Stronger monsoon drove ancient Indus civilization into the hills

by Mary Caperton Morton
Wednesday, February 13, 2019

Roughly 4,000 years ago, the Indus River Valley was home to the advanced and thriving Harappa culture. But by 1800 B.C., the civilization’s sophisticated cities along the river, which drains into the Arabian Sea on the coast of what is now Pakistan, were abandoned for smaller villages in the Himalayan foothills. A new study suggests that widespread changes in the Indian winter monsoon may have resulted in flooding that forced people to resettle farther from the Indus.

A team led by Liviu Giosan of Woods Hole Oceanographic Institution collected sediment cores from several sites in the Arabian Sea to study the river’s flooding history. By scanning the samples for plankton DNA and for the abundance of planktonic foraminifera, which are more plentiful in the region in winter, when strong winds stir up nutrients and lead to annual plankton blooms, the team reconstructed the winter monsoon cycle beginning about 4,500 years ago.

The researchers found that winter monsoons became stronger beginning about 2500 B.C., around the time that the Harappan civilization began moving their settlements toward the hills. “We don’t know whether Harappan caravans moved toward the foothills in a matter of months or if this massive migration took place over centuries. What we do know is that when it concluded, their urban way of life ended,” Giosan said in a statement.

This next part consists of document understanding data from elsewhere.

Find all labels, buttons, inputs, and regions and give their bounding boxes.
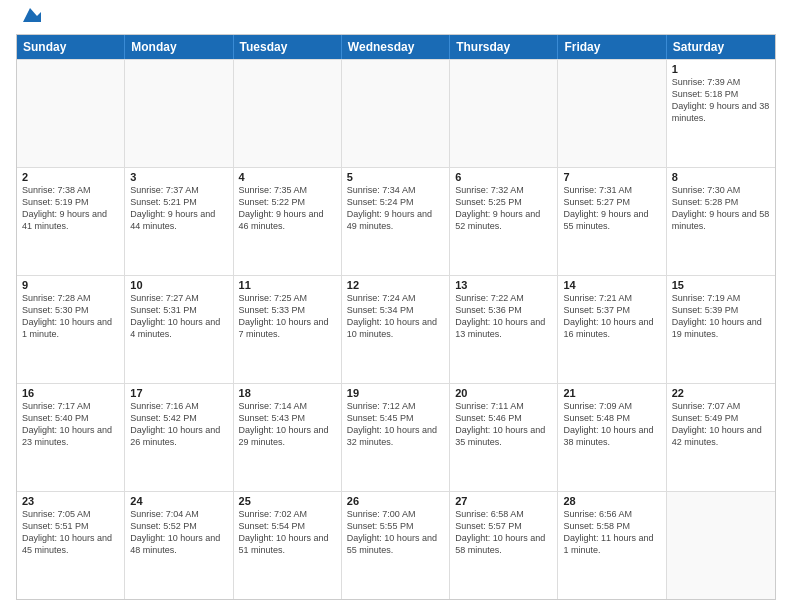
day-info: Sunrise: 7:22 AM Sunset: 5:36 PM Dayligh…: [455, 292, 552, 341]
day-number: 7: [563, 171, 660, 183]
calendar-header: SundayMondayTuesdayWednesdayThursdayFrid…: [17, 35, 775, 59]
day-info: Sunrise: 7:07 AM Sunset: 5:49 PM Dayligh…: [672, 400, 770, 449]
calendar-cell: 24Sunrise: 7:04 AM Sunset: 5:52 PM Dayli…: [125, 492, 233, 599]
weekday-header: Friday: [558, 35, 666, 59]
day-number: 16: [22, 387, 119, 399]
calendar-cell: 6Sunrise: 7:32 AM Sunset: 5:25 PM Daylig…: [450, 168, 558, 275]
logo-icon: [19, 4, 41, 26]
calendar-row: 9Sunrise: 7:28 AM Sunset: 5:30 PM Daylig…: [17, 275, 775, 383]
day-info: Sunrise: 7:35 AM Sunset: 5:22 PM Dayligh…: [239, 184, 336, 233]
calendar-row: 16Sunrise: 7:17 AM Sunset: 5:40 PM Dayli…: [17, 383, 775, 491]
calendar-row: 2Sunrise: 7:38 AM Sunset: 5:19 PM Daylig…: [17, 167, 775, 275]
weekday-header: Tuesday: [234, 35, 342, 59]
day-info: Sunrise: 7:14 AM Sunset: 5:43 PM Dayligh…: [239, 400, 336, 449]
calendar-cell: [234, 60, 342, 167]
calendar-cell: 25Sunrise: 7:02 AM Sunset: 5:54 PM Dayli…: [234, 492, 342, 599]
day-info: Sunrise: 6:56 AM Sunset: 5:58 PM Dayligh…: [563, 508, 660, 557]
day-number: 3: [130, 171, 227, 183]
calendar-cell: 1Sunrise: 7:39 AM Sunset: 5:18 PM Daylig…: [667, 60, 775, 167]
day-number: 22: [672, 387, 770, 399]
day-info: Sunrise: 7:16 AM Sunset: 5:42 PM Dayligh…: [130, 400, 227, 449]
day-number: 21: [563, 387, 660, 399]
calendar: SundayMondayTuesdayWednesdayThursdayFrid…: [16, 34, 776, 600]
weekday-header: Thursday: [450, 35, 558, 59]
day-number: 10: [130, 279, 227, 291]
day-number: 6: [455, 171, 552, 183]
weekday-header: Sunday: [17, 35, 125, 59]
calendar-cell: 5Sunrise: 7:34 AM Sunset: 5:24 PM Daylig…: [342, 168, 450, 275]
day-number: 24: [130, 495, 227, 507]
calendar-cell: [342, 60, 450, 167]
day-number: 15: [672, 279, 770, 291]
day-number: 1: [672, 63, 770, 75]
calendar-cell: [17, 60, 125, 167]
day-info: Sunrise: 7:30 AM Sunset: 5:28 PM Dayligh…: [672, 184, 770, 233]
day-info: Sunrise: 7:09 AM Sunset: 5:48 PM Dayligh…: [563, 400, 660, 449]
svg-marker-0: [23, 8, 41, 22]
day-info: Sunrise: 7:24 AM Sunset: 5:34 PM Dayligh…: [347, 292, 444, 341]
day-number: 13: [455, 279, 552, 291]
calendar-cell: 2Sunrise: 7:38 AM Sunset: 5:19 PM Daylig…: [17, 168, 125, 275]
day-number: 5: [347, 171, 444, 183]
calendar-cell: 20Sunrise: 7:11 AM Sunset: 5:46 PM Dayli…: [450, 384, 558, 491]
calendar-cell: 10Sunrise: 7:27 AM Sunset: 5:31 PM Dayli…: [125, 276, 233, 383]
logo: [16, 16, 41, 26]
day-info: Sunrise: 7:11 AM Sunset: 5:46 PM Dayligh…: [455, 400, 552, 449]
calendar-cell: 17Sunrise: 7:16 AM Sunset: 5:42 PM Dayli…: [125, 384, 233, 491]
calendar-cell: 14Sunrise: 7:21 AM Sunset: 5:37 PM Dayli…: [558, 276, 666, 383]
day-info: Sunrise: 7:28 AM Sunset: 5:30 PM Dayligh…: [22, 292, 119, 341]
day-number: 11: [239, 279, 336, 291]
calendar-cell: 28Sunrise: 6:56 AM Sunset: 5:58 PM Dayli…: [558, 492, 666, 599]
day-info: Sunrise: 7:19 AM Sunset: 5:39 PM Dayligh…: [672, 292, 770, 341]
day-info: Sunrise: 7:17 AM Sunset: 5:40 PM Dayligh…: [22, 400, 119, 449]
day-info: Sunrise: 7:32 AM Sunset: 5:25 PM Dayligh…: [455, 184, 552, 233]
calendar-row: 1Sunrise: 7:39 AM Sunset: 5:18 PM Daylig…: [17, 59, 775, 167]
calendar-cell: 21Sunrise: 7:09 AM Sunset: 5:48 PM Dayli…: [558, 384, 666, 491]
day-info: Sunrise: 7:02 AM Sunset: 5:54 PM Dayligh…: [239, 508, 336, 557]
day-number: 28: [563, 495, 660, 507]
calendar-cell: 13Sunrise: 7:22 AM Sunset: 5:36 PM Dayli…: [450, 276, 558, 383]
calendar-cell: 3Sunrise: 7:37 AM Sunset: 5:21 PM Daylig…: [125, 168, 233, 275]
calendar-cell: 8Sunrise: 7:30 AM Sunset: 5:28 PM Daylig…: [667, 168, 775, 275]
day-number: 12: [347, 279, 444, 291]
day-info: Sunrise: 7:39 AM Sunset: 5:18 PM Dayligh…: [672, 76, 770, 125]
day-number: 9: [22, 279, 119, 291]
calendar-cell: 22Sunrise: 7:07 AM Sunset: 5:49 PM Dayli…: [667, 384, 775, 491]
day-number: 26: [347, 495, 444, 507]
calendar-cell: 27Sunrise: 6:58 AM Sunset: 5:57 PM Dayli…: [450, 492, 558, 599]
calendar-cell: 7Sunrise: 7:31 AM Sunset: 5:27 PM Daylig…: [558, 168, 666, 275]
calendar-cell: [450, 60, 558, 167]
calendar-cell: [125, 60, 233, 167]
day-number: 14: [563, 279, 660, 291]
calendar-cell: 12Sunrise: 7:24 AM Sunset: 5:34 PM Dayli…: [342, 276, 450, 383]
calendar-cell: 19Sunrise: 7:12 AM Sunset: 5:45 PM Dayli…: [342, 384, 450, 491]
calendar-cell: 23Sunrise: 7:05 AM Sunset: 5:51 PM Dayli…: [17, 492, 125, 599]
calendar-cell: 16Sunrise: 7:17 AM Sunset: 5:40 PM Dayli…: [17, 384, 125, 491]
day-info: Sunrise: 7:00 AM Sunset: 5:55 PM Dayligh…: [347, 508, 444, 557]
day-number: 2: [22, 171, 119, 183]
day-info: Sunrise: 7:05 AM Sunset: 5:51 PM Dayligh…: [22, 508, 119, 557]
day-number: 17: [130, 387, 227, 399]
day-number: 27: [455, 495, 552, 507]
day-number: 23: [22, 495, 119, 507]
day-info: Sunrise: 7:25 AM Sunset: 5:33 PM Dayligh…: [239, 292, 336, 341]
calendar-cell: 4Sunrise: 7:35 AM Sunset: 5:22 PM Daylig…: [234, 168, 342, 275]
day-info: Sunrise: 7:38 AM Sunset: 5:19 PM Dayligh…: [22, 184, 119, 233]
day-number: 4: [239, 171, 336, 183]
day-number: 19: [347, 387, 444, 399]
calendar-body: 1Sunrise: 7:39 AM Sunset: 5:18 PM Daylig…: [17, 59, 775, 599]
day-number: 25: [239, 495, 336, 507]
day-number: 8: [672, 171, 770, 183]
calendar-cell: 11Sunrise: 7:25 AM Sunset: 5:33 PM Dayli…: [234, 276, 342, 383]
weekday-header: Wednesday: [342, 35, 450, 59]
day-info: Sunrise: 7:12 AM Sunset: 5:45 PM Dayligh…: [347, 400, 444, 449]
day-info: Sunrise: 7:34 AM Sunset: 5:24 PM Dayligh…: [347, 184, 444, 233]
calendar-cell: 15Sunrise: 7:19 AM Sunset: 5:39 PM Dayli…: [667, 276, 775, 383]
day-number: 20: [455, 387, 552, 399]
calendar-row: 23Sunrise: 7:05 AM Sunset: 5:51 PM Dayli…: [17, 491, 775, 599]
calendar-cell: [667, 492, 775, 599]
weekday-header: Monday: [125, 35, 233, 59]
day-info: Sunrise: 7:37 AM Sunset: 5:21 PM Dayligh…: [130, 184, 227, 233]
calendar-cell: 26Sunrise: 7:00 AM Sunset: 5:55 PM Dayli…: [342, 492, 450, 599]
weekday-header: Saturday: [667, 35, 775, 59]
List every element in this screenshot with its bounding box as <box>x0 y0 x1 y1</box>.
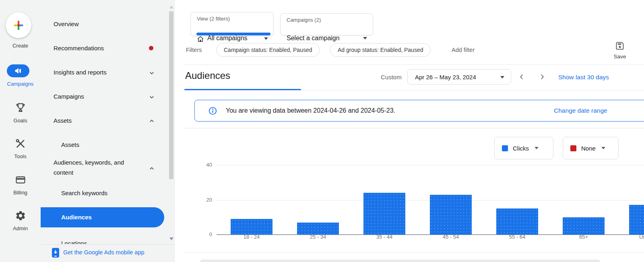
metric-selector-clicks[interactable]: Clicks <box>494 137 553 159</box>
gear-icon <box>15 210 26 221</box>
left-nav: Overview Recommendations Insights and re… <box>41 0 175 262</box>
divider <box>183 64 644 65</box>
chevron-down-icon <box>148 93 156 101</box>
x-axis-label: 25 - 34 <box>286 234 350 240</box>
x-axis-label: 65+ <box>551 234 616 240</box>
banner-message: You are viewing data between 2024-04-26 … <box>226 100 395 121</box>
rail-item-campaigns[interactable] <box>7 64 29 77</box>
add-filter-button[interactable]: Add filter <box>452 47 475 53</box>
nav-item-insights-and-reports[interactable]: Insights and reports <box>41 64 165 80</box>
metric-color-swatch <box>570 145 576 151</box>
scroll-up-arrow[interactable] <box>169 6 173 8</box>
change-date-range-link[interactable]: Change date range <box>554 100 607 121</box>
bar-18-24[interactable] <box>231 219 272 235</box>
nav-divider <box>41 244 174 245</box>
bar-35-44[interactable] <box>363 193 405 235</box>
caret-down-icon <box>500 76 504 78</box>
info-icon <box>208 106 217 116</box>
view-selector[interactable]: View (2 filters) All campaigns <box>190 12 274 36</box>
y-axis-tick-label: 20 <box>192 197 212 203</box>
rail-item-tools[interactable]: Tools <box>0 138 41 159</box>
chevron-up-icon <box>148 165 156 173</box>
metric-selector-none[interactable]: None <box>563 137 619 159</box>
nav-item-overview[interactable]: Overview <box>41 16 165 32</box>
scroll-down-arrow[interactable] <box>169 237 173 240</box>
filter-chip-campaign-status[interactable]: Campaign status: Enabled, Paused <box>216 43 320 57</box>
scrollbar-thumb[interactable] <box>169 11 173 179</box>
create-button[interactable] <box>6 12 31 38</box>
bar-45-54[interactable] <box>430 195 472 235</box>
nav-item-audiences-selected[interactable]: Audiences <box>41 207 164 227</box>
show-last-30-days-link[interactable]: Show last 30 days <box>558 74 609 81</box>
nav-item-assets-sub[interactable]: Assets <box>41 137 165 153</box>
prev-date-range-button[interactable] <box>517 72 526 81</box>
bar-55-64[interactable] <box>496 208 538 235</box>
save-button[interactable]: Save <box>610 41 630 60</box>
chevron-down-icon <box>148 69 156 77</box>
x-axis-label: 18 - 24 <box>219 234 284 240</box>
caret-down-icon <box>535 147 539 149</box>
chevron-up-icon <box>148 117 156 125</box>
date-mode-label: Custom <box>381 74 402 80</box>
divider <box>183 128 644 128</box>
next-date-range-button[interactable] <box>538 72 547 81</box>
active-indicator <box>196 33 270 35</box>
plus-icon <box>12 19 25 31</box>
phone-download-icon <box>52 248 60 258</box>
x-axis-label: 55 - 64 <box>485 234 549 240</box>
x-axis-label: 45 - 54 <box>419 234 483 240</box>
page-title: Audiences <box>185 70 230 81</box>
y-axis-tick-label: 0 <box>192 231 212 237</box>
nav-item-campaigns[interactable]: Campaigns <box>41 89 165 105</box>
gridline <box>217 165 644 165</box>
mobile-app-link[interactable]: Get the Google Ads mobile app <box>41 245 174 260</box>
credit-card-icon <box>15 174 26 186</box>
tools-icon <box>15 138 26 149</box>
icon-rail: Create Campaigns <box>0 0 41 262</box>
caret-down-icon <box>363 37 367 39</box>
nav-item-recommendations[interactable]: Recommendations <box>41 40 165 56</box>
rail-item-goals[interactable]: Goals <box>0 101 41 124</box>
bar-25-34[interactable] <box>297 223 339 235</box>
nav-item-assets[interactable]: Assets <box>41 113 165 129</box>
caret-down-icon <box>601 147 605 149</box>
x-axis-label: 35 - 44 <box>352 234 417 240</box>
table-header-edge <box>200 260 600 262</box>
rail-item-admin[interactable]: Admin <box>0 210 41 231</box>
caret-down-icon <box>264 37 268 40</box>
trophy-icon <box>15 101 26 113</box>
nav-item-locations-clipped[interactable]: Locations <box>41 239 165 244</box>
rail-label-campaigns: Campaigns <box>0 80 41 87</box>
google-ads-app: Create Campaigns <box>0 0 644 262</box>
metric-color-swatch <box>502 145 508 151</box>
create-label: Create <box>0 42 41 49</box>
date-info-banner: You are viewing data between 2024-04-26 … <box>194 100 644 122</box>
bar-65+[interactable] <box>563 217 605 235</box>
filter-chip-adgroup-status[interactable]: Ad group status: Enabled, Paused <box>330 43 431 57</box>
home-icon <box>196 35 204 43</box>
x-axis-label: Unknown <box>618 234 644 240</box>
megaphone-icon <box>14 66 23 75</box>
filters-label: Filters <box>186 47 202 53</box>
bar-Unknown[interactable] <box>629 205 644 235</box>
save-icon <box>615 41 625 51</box>
notification-dot <box>149 46 153 50</box>
campaign-selector[interactable]: Campaigns (2) Select a campaign <box>280 13 373 35</box>
nav-item-audiences-keywords-content[interactable]: Audiences, keywords, and content <box>41 155 165 180</box>
divider <box>183 252 644 253</box>
nav-item-search-keywords[interactable]: Search keywords <box>41 185 165 201</box>
date-range-selector[interactable]: Apr 26 – May 23, 2024 <box>407 69 511 85</box>
y-axis-tick-label: 40 <box>192 162 212 168</box>
rail-item-billing[interactable]: Billing <box>0 174 41 196</box>
divider <box>183 90 644 91</box>
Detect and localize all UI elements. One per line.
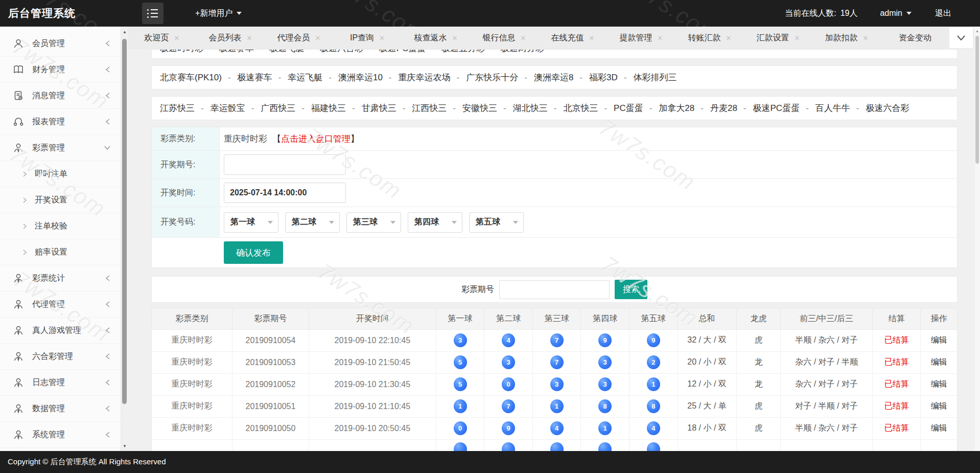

The study, published in the journal Climate of the Past, also highlights the long reach of climate change. At about the same time the Indian winter monsoon was strengthening, a prolonged cold spell was sweeping across the Northern Hemisphere, bringing Arctic air masses south into Europe. The new study demonstrates that these cold air masses also affected the Middle East and the Far East, places where climate during this time period has not been as well studied.